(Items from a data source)
* * * *

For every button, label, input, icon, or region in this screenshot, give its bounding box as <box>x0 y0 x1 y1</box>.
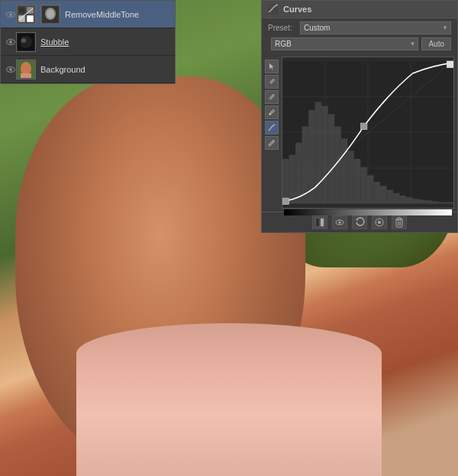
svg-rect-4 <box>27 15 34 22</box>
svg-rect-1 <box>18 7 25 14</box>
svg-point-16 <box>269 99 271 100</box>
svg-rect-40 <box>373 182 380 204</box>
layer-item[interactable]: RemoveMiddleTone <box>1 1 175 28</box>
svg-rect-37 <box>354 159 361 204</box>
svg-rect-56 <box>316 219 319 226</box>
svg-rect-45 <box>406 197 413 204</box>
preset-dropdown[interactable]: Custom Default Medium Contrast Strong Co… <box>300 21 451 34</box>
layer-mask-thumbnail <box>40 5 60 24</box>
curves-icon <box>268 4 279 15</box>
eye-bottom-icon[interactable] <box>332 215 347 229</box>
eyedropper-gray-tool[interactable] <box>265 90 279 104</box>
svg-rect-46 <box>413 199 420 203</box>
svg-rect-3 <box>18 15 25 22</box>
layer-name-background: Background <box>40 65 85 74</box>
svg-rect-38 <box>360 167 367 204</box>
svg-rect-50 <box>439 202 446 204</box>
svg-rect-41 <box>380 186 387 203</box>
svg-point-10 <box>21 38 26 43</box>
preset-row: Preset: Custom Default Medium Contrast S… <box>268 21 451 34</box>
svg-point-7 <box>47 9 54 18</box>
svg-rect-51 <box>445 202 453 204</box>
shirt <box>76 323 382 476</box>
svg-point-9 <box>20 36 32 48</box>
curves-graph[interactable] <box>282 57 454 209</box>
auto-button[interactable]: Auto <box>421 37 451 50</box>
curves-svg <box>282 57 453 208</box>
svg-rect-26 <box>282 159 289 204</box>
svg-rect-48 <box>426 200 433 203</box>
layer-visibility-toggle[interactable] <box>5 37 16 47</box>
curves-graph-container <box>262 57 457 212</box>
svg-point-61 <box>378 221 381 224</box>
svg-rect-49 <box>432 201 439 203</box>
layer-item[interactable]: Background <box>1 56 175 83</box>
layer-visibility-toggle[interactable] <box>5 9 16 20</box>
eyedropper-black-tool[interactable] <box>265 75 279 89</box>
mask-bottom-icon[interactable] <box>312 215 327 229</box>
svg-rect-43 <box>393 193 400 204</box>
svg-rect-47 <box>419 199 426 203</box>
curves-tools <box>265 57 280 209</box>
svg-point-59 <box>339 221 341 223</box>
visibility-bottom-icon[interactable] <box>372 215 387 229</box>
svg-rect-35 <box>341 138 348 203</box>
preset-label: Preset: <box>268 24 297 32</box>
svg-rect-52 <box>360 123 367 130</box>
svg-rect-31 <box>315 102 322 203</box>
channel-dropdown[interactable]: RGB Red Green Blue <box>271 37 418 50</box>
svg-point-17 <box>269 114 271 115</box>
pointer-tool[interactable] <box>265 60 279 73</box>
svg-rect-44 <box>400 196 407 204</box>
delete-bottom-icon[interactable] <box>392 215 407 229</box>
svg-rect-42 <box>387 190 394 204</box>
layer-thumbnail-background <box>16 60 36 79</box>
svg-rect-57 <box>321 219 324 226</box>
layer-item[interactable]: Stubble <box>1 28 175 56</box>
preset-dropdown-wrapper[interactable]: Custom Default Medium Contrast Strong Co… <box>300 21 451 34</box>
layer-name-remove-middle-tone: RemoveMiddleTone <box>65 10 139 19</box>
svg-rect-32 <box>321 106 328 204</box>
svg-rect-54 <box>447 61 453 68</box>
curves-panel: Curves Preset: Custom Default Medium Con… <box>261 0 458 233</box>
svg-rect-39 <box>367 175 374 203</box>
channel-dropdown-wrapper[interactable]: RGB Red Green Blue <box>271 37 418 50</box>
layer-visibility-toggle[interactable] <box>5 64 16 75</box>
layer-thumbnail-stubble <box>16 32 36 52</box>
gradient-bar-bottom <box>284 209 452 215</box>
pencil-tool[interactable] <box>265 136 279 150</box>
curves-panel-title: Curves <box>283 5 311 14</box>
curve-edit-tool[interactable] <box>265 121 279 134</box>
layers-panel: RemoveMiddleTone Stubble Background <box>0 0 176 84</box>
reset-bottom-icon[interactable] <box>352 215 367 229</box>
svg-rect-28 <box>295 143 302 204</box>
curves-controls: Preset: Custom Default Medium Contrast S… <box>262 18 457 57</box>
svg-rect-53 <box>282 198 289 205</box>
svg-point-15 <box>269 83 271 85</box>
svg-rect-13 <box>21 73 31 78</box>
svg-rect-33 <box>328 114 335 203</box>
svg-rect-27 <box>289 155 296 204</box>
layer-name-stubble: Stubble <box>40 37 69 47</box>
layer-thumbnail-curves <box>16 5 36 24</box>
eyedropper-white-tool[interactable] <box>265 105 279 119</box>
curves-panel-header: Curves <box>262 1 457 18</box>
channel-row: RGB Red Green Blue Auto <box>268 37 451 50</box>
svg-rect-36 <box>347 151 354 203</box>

* * * *

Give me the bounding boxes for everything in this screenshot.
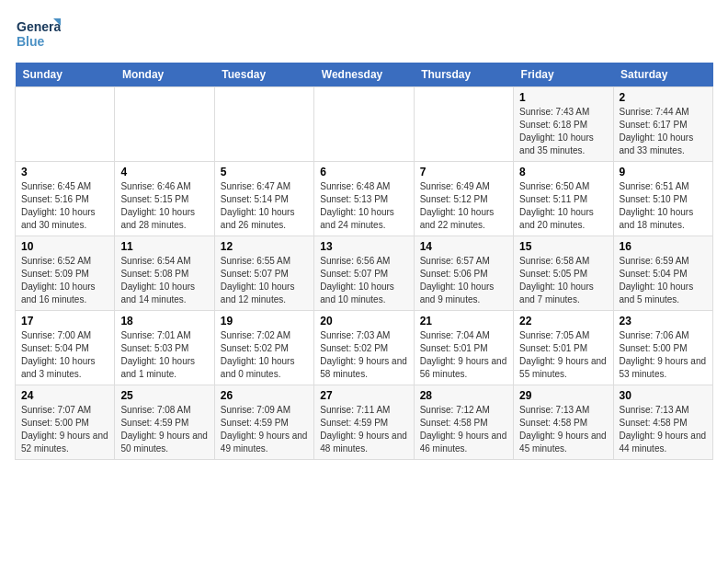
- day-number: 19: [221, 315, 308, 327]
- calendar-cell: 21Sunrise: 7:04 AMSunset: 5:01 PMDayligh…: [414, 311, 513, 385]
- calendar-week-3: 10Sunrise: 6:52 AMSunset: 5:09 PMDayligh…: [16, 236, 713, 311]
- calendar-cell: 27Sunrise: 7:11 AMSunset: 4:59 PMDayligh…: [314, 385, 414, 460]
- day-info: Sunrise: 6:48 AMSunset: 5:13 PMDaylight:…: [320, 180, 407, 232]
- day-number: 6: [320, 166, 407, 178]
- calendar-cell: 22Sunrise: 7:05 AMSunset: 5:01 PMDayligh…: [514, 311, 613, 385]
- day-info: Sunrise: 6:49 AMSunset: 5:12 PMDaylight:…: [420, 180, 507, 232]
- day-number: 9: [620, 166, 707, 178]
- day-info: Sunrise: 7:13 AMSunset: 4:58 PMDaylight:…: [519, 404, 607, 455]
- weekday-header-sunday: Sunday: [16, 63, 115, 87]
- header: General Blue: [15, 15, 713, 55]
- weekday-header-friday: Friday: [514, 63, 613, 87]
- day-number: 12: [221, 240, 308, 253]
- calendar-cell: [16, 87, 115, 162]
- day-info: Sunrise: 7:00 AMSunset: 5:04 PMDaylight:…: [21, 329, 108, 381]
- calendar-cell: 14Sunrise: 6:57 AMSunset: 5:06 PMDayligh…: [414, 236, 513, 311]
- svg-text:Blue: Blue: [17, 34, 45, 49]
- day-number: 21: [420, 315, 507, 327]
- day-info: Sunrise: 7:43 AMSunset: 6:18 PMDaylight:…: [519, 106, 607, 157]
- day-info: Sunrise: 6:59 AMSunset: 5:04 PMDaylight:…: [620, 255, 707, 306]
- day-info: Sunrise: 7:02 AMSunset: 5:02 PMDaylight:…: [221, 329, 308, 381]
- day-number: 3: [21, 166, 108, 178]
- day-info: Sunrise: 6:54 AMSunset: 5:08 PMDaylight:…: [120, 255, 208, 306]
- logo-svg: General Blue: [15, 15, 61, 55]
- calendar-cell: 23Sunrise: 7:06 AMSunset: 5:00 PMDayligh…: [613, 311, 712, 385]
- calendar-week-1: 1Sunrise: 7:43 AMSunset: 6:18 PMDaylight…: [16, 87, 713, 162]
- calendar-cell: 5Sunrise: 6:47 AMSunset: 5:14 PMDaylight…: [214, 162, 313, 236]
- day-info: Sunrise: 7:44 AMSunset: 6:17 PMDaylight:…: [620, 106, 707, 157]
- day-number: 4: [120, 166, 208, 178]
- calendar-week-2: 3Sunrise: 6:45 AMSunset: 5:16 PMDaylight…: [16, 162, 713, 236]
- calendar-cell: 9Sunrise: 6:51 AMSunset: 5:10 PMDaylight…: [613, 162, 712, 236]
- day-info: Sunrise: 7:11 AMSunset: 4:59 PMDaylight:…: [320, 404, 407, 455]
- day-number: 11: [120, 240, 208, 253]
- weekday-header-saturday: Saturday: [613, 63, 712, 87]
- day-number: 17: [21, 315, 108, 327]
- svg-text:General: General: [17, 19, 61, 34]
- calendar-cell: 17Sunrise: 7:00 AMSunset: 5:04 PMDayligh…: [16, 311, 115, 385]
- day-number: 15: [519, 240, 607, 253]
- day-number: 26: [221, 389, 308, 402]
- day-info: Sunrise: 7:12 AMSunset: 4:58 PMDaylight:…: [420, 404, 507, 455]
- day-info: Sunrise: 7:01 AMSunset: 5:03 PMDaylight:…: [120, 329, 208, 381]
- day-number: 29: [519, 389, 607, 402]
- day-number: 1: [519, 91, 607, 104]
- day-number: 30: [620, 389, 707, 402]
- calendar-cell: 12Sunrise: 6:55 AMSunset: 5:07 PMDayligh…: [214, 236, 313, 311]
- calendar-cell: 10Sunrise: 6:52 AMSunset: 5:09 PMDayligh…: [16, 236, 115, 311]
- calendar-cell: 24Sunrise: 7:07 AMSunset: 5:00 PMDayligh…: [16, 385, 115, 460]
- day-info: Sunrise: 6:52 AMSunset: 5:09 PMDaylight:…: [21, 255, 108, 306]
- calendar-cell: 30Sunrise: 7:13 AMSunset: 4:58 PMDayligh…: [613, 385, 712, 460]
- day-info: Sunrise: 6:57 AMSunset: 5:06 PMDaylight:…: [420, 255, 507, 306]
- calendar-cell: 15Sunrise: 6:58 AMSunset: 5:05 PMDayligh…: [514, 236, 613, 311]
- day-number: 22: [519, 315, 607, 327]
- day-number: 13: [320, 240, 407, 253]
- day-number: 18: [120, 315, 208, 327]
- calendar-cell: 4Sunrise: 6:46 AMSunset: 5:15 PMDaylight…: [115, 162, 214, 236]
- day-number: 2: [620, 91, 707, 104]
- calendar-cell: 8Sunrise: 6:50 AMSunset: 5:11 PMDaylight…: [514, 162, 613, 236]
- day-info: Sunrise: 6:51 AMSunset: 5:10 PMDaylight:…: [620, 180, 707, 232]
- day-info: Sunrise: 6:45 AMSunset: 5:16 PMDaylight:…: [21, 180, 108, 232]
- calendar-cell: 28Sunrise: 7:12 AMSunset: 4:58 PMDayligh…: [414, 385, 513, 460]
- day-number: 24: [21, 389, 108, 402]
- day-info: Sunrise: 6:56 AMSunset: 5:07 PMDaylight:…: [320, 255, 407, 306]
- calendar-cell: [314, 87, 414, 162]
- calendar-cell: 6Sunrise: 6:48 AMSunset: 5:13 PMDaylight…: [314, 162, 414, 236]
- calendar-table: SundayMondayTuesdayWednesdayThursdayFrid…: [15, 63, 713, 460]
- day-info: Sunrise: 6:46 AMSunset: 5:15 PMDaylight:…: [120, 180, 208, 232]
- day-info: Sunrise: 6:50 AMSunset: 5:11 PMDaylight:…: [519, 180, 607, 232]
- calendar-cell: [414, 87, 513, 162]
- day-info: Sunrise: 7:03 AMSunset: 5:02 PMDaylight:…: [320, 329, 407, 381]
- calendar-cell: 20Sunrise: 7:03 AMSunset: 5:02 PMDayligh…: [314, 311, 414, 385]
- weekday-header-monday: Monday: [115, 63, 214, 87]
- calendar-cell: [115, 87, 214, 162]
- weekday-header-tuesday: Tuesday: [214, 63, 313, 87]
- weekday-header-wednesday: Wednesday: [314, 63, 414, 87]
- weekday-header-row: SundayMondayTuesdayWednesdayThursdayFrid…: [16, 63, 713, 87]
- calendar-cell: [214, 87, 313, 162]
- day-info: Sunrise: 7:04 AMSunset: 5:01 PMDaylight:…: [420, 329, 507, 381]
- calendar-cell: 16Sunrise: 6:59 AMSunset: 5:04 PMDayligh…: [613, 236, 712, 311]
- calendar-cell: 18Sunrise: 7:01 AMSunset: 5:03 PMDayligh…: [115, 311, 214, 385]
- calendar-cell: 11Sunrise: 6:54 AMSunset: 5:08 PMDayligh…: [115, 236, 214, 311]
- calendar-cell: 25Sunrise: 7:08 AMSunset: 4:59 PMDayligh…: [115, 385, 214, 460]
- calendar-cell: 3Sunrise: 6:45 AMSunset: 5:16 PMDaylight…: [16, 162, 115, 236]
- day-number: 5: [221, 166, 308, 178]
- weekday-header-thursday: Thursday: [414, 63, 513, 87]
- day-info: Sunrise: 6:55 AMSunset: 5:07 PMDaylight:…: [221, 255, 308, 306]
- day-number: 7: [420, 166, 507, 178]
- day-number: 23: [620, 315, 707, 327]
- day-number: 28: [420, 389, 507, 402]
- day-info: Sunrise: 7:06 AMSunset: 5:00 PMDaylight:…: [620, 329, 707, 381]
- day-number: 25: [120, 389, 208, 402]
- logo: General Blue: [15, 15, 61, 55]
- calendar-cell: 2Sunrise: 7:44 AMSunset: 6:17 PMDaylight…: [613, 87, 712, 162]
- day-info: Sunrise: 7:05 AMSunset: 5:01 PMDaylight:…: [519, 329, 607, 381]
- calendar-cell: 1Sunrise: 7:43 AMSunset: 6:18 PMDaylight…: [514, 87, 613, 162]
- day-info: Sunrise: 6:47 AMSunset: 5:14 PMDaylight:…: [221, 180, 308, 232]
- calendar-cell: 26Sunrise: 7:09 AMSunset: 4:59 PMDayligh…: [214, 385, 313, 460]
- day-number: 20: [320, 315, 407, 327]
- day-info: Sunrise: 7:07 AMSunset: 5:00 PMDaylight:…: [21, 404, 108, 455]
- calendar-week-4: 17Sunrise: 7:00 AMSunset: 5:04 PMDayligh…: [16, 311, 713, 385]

* * * *

• PROBLEM TO WORK ON
Above are the entries; count how many of their lines contain the word "logo" and give only that number.

• COMPLETED TASK
2